Number of images per label in image annotation datasets (training data). a Corel 5k, b IAPR TC-12, and c ESP Game. The horizontal axis shows labels, and the vertical axis indicates the number of images per label

2.2 Non-deep methods

The cross-media relevance model (CMRM) [19] annotates an image based on a probability formula derived from a joint distribution of semantic tags and visual features of the entire image. Following the CMRM, Wang et al. [20] use a kernel-based estimation technique and multiple Bernoulli distributions to calculate the probability distribution of visual features and model semantic labels.
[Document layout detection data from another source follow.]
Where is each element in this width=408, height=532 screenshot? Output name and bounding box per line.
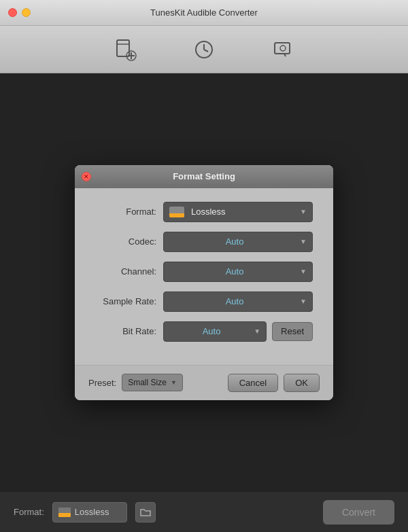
channel-label: Channel:: [95, 266, 163, 277]
folder-button[interactable]: [135, 502, 156, 522]
format-dropdown-arrow: ▼: [300, 208, 307, 215]
footer-buttons: Cancel OK: [228, 374, 320, 392]
codec-select[interactable]: Auto ▼: [163, 232, 313, 252]
sample-rate-row: Sample Rate: Auto ▼: [95, 291, 313, 312]
channel-dropdown-arrow: ▼: [300, 268, 307, 275]
bottom-bar: Format: Lossless Convert: [0, 491, 408, 532]
codec-label: Codec:: [95, 236, 163, 247]
bottom-format-icon: [58, 508, 71, 517]
dialog-title: Format Setting: [173, 171, 235, 181]
codec-row: Codec: Auto ▼: [95, 232, 313, 252]
main-content: ✕ Format Setting Format: Lossless ▼: [0, 73, 408, 491]
toolbar: [0, 26, 408, 73]
convert-button[interactable]: Convert: [323, 500, 394, 525]
dialog-titlebar: ✕ Format Setting: [75, 165, 333, 188]
svg-rect-12: [58, 513, 71, 517]
bottom-format-select[interactable]: Lossless: [52, 502, 127, 522]
svg-line-7: [204, 50, 208, 52]
dialog-close-button[interactable]: ✕: [82, 172, 91, 181]
dialog-footer: Preset: Small Size ▼ Cancel OK: [75, 365, 333, 400]
sample-rate-dropdown-arrow: ▼: [300, 298, 307, 305]
preset-select[interactable]: Small Size ▼: [122, 374, 183, 391]
bit-rate-select[interactable]: Auto ▼: [163, 321, 267, 342]
codec-select-value: Auto: [169, 236, 300, 247]
format-label: Format:: [95, 207, 163, 217]
window-controls: [8, 8, 31, 17]
codec-dropdown-arrow: ▼: [300, 238, 307, 245]
bit-rate-dropdown-arrow: ▼: [254, 327, 260, 335]
settings-button[interactable]: [271, 37, 295, 62]
ok-button[interactable]: OK: [284, 374, 320, 392]
sample-rate-select[interactable]: Auto ▼: [163, 291, 313, 312]
dialog-overlay: ✕ Format Setting Format: Lossless ▼: [0, 73, 408, 491]
channel-row: Channel: Auto ▼: [95, 262, 313, 282]
title-bar: TunesKit Audible Converter: [0, 0, 408, 26]
format-setting-dialog: ✕ Format Setting Format: Lossless ▼: [75, 165, 333, 400]
history-button[interactable]: [192, 37, 216, 62]
minimize-button[interactable]: [22, 8, 31, 17]
sample-rate-select-value: Auto: [169, 296, 300, 306]
app-title: TunesKit Audible Converter: [150, 7, 258, 18]
format-select-inner: Lossless: [169, 207, 300, 217]
sample-rate-label: Sample Rate:: [95, 296, 163, 306]
channel-select[interactable]: Auto ▼: [163, 262, 313, 282]
preset-dropdown-arrow: ▼: [171, 379, 177, 386]
bottom-format-value: Lossless: [75, 507, 109, 517]
add-file-button[interactable]: [113, 37, 137, 62]
close-button[interactable]: [8, 8, 17, 17]
svg-point-9: [280, 46, 286, 51]
format-icon: [169, 207, 184, 217]
format-row: Format: Lossless ▼: [95, 202, 313, 222]
bit-rate-label: Bit Rate:: [95, 326, 163, 336]
cancel-button[interactable]: Cancel: [228, 374, 278, 392]
dialog-body: Format: Lossless ▼ Codec: Auto ▼: [75, 188, 333, 365]
bottom-format-label: Format:: [14, 507, 44, 517]
channel-select-value: Auto: [169, 266, 300, 277]
preset-section: Preset: Small Size ▼: [88, 374, 228, 391]
format-select[interactable]: Lossless ▼: [163, 202, 313, 222]
svg-rect-8: [275, 43, 290, 54]
preset-label: Preset:: [88, 378, 116, 388]
format-select-value: Lossless: [188, 207, 300, 217]
bit-rate-select-value: Auto: [169, 326, 254, 336]
bit-rate-row: Bit Rate: Auto ▼ Reset: [95, 321, 313, 342]
reset-button[interactable]: Reset: [272, 322, 313, 341]
preset-select-value: Small Size: [128, 378, 167, 387]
In [21], the joint equal contribution (JEC) model is proposed, which determines the nearest neighbors of a picture using low-level image features such as shape, color, and texture information and some primary distance measures. The more recent 2PKNN model [22] combines the advantages of both image-to-image and image-to-label resemblance to solve the problem of image annotation. With its generative and discriminative methods, the SVM-DMBRM [23] is a powerful model for AIA. Weak labeling and unbalanced class issues are addressed by SVM and DMBRM, respectively. A graph structure is used in [24], in which nodes represent semantic labels and edges show co-occurrence links.

As mentioned earlier, one of the challenges in image annotation is that manual labels are often incomplete and unreliable. In order to solve this problem, a new model called multi-label learning with missing labels (MLML) is presented by [25, 26].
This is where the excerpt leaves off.